Anyways, when you get through the basic items, and the server is still gray, it gets a bit more complicated.  In this case, we observed the following errors:

Event ID 1220 Operations Manager Log: Health Service - Not enough storage space (8L)

Event ID 7022 Operations Manager Log:  “The Health Service has downloaded secure configuration for management group <INSERT MG NAME>, and processing the configuration failed with error code Cannot find certificate and private key for decryption. (0x8009200B).”

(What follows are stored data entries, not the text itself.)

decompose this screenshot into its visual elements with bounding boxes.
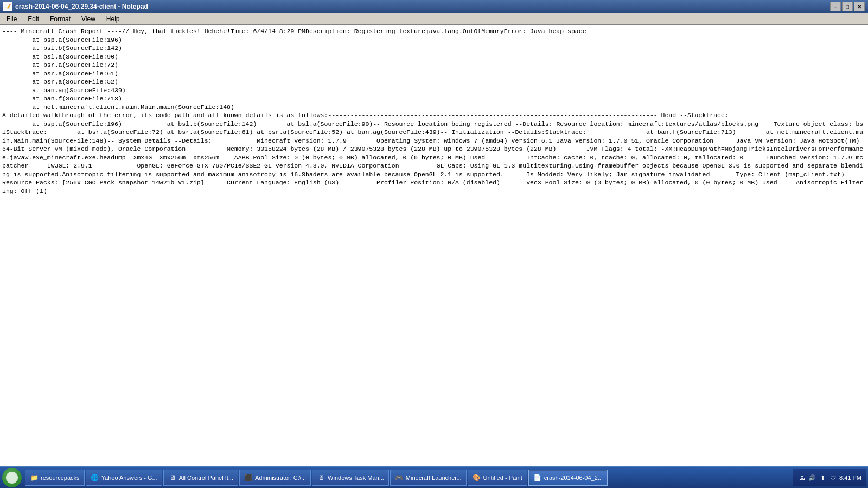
security-icon: 🛡 [828, 473, 837, 482]
paint-icon: 🎨 [473, 473, 481, 482]
minimize-button[interactable]: − [830, 2, 841, 11]
taskbar: 📁 resourcepacks 🌐 Yahoo Answers - G... 🖥… [0, 466, 868, 488]
taskbar-label-controlpanel: All Control Panel It... [179, 474, 233, 481]
volume-icon: 🔊 [808, 473, 816, 482]
taskbar-item-administrator[interactable]: ⬛ Administrator: C:\... [239, 470, 311, 486]
text-content[interactable]: ---- Minecraft Crash Report ----// Hey, … [0, 25, 868, 466]
start-button[interactable] [2, 468, 22, 487]
taskbar-item-yahoo[interactable]: 🌐 Yahoo Answers - G... [86, 470, 162, 486]
taskbar-item-paint[interactable]: 🎨 Untitled - Paint [468, 470, 527, 486]
taskbar-item-crash-notepad[interactable]: 📄 crash-2014-06-04_2... [528, 470, 608, 486]
menu-view[interactable]: View [77, 14, 100, 24]
network-icon: 🖧 [797, 473, 806, 482]
taskbar-right: 🖧 🔊 ⬆ 🛡 8:41 PM [793, 469, 866, 486]
menu-format[interactable]: Format [46, 14, 75, 24]
menu-edit[interactable]: Edit [23, 14, 43, 24]
menu-bar: File Edit Format View Help [0, 13, 868, 25]
browser-icon: 🌐 [91, 473, 99, 482]
taskbar-item-resourcepacks[interactable]: 📁 resourcepacks [25, 470, 85, 486]
start-orb-inner [6, 472, 18, 484]
menu-help[interactable]: Help [102, 14, 124, 24]
taskbar-label-crash-notepad: crash-2014-06-04_2... [544, 474, 603, 481]
title-bar: 📝 crash-2014-06-04_20.29.34-client - Not… [0, 0, 868, 13]
menu-file[interactable]: File [2, 14, 21, 24]
title-bar-left: 📝 crash-2014-06-04_20.29.34-client - Not… [3, 2, 148, 11]
notepad-taskbar-icon: 📄 [533, 473, 542, 482]
taskbar-label-minecraft: Minecraft Launcher... [406, 474, 462, 481]
title-bar-controls: − □ ✕ [830, 2, 865, 11]
taskbar-label-resourcepacks: resourcepacks [41, 474, 80, 481]
taskbar-label-taskmanager: Windows Task Man... [328, 474, 384, 481]
taskmanager-icon: 🖥 [317, 473, 326, 482]
close-button[interactable]: ✕ [854, 2, 865, 11]
clock: 8:41 PM [839, 474, 861, 481]
taskbar-label-administrator: Administrator: C:\... [255, 474, 306, 481]
controlpanel-icon: 🖥 [168, 473, 177, 482]
taskbar-item-minecraft[interactable]: 🎮 Minecraft Launcher... [390, 470, 467, 486]
folder-icon: 📁 [30, 473, 39, 482]
cmd-icon: ⬛ [244, 473, 253, 482]
tray-icons: 🖧 🔊 ⬆ 🛡 [797, 473, 837, 482]
minecraft-icon: 🎮 [395, 473, 404, 482]
window-title: crash-2014-06-04_20.29.34-client - Notep… [15, 3, 148, 10]
taskbar-items: 📁 resourcepacks 🌐 Yahoo Answers - G... 🖥… [25, 470, 792, 486]
taskbar-label-yahoo: Yahoo Answers - G... [101, 474, 157, 481]
notepad-icon: 📝 [3, 2, 12, 11]
taskbar-item-controlpanel[interactable]: 🖥 All Control Panel It... [163, 470, 238, 486]
taskbar-label-paint: Untitled - Paint [483, 474, 522, 481]
taskbar-item-taskmanager[interactable]: 🖥 Windows Task Man... [312, 470, 389, 486]
update-icon: ⬆ [818, 473, 827, 482]
maximize-button[interactable]: □ [842, 2, 853, 11]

Also Event 7029 Operations Manager Log:

image

Finally, we see some Schannel errors in the windows logs.  Event ID 36871.  In this particular case the Schannel errors did not go away after correcting the issue, for what it’s worth:

image

There’s not a lot of SCOM documentation on Schannel, but SCOM is dependent on the SChannel system working properly to do authentication.  I have run into cases where for whatever reason certificate authentication breaks due to incorrect registry configuration in Schannel, that fix is making sure SSL and TLS protocols are turned on. You can observe that in the registry here:

HKEY_LOCAL_MACHINE\SYSTEM\CurrentControlSet\Control\SecurityProviders\SCHANNEL\Protocols

That said, this was not the issue at hand either.  As it turns out, it is a permissions issue, but not a commonly known one.  Something has stripped out the permissions for the Local System Account/Local Admins to a hidden directory.  That directory is as follows:

C:\ProgramData\Microsoft\Crypto\RSA\S-1-5-18

Both System and Administrators need access to that folder, and if their permissions are taken away, your agent will gray out.